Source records
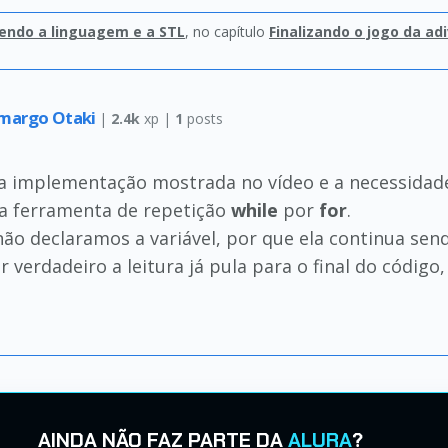
endo a linguagem e a STL
, no capítulo
Finalizando o jogo da ad
amargo Otaki
|
2.4k
xp |
1
posts
 a implementação mostrada no vídeo e a necessidade
a ferramenta de repetição
while
por
for
.
não declaramos a variável, por que ela continua se
r verdadeiro a leitura já pula para o final do código,
AINDA NÃO FAZ PARTE DA
ALURA
?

Assignment:
Once the pictures are set aside, repeat the data above exactly.

Solution to this task:
endo a linguagem e a STL
, no capítulo
Finalizando o jogo da ad
amargo Otaki
|
2.4k
xp |
1
posts
 a implementação mostrada no vídeo e a necessidade
a ferramenta de repetição
while
por
for
.
não declaramos a variável, por que ela continua se
r verdadeiro a leitura já pula para o final do código,
AINDA NÃO FAZ PARTE DA
ALURA
?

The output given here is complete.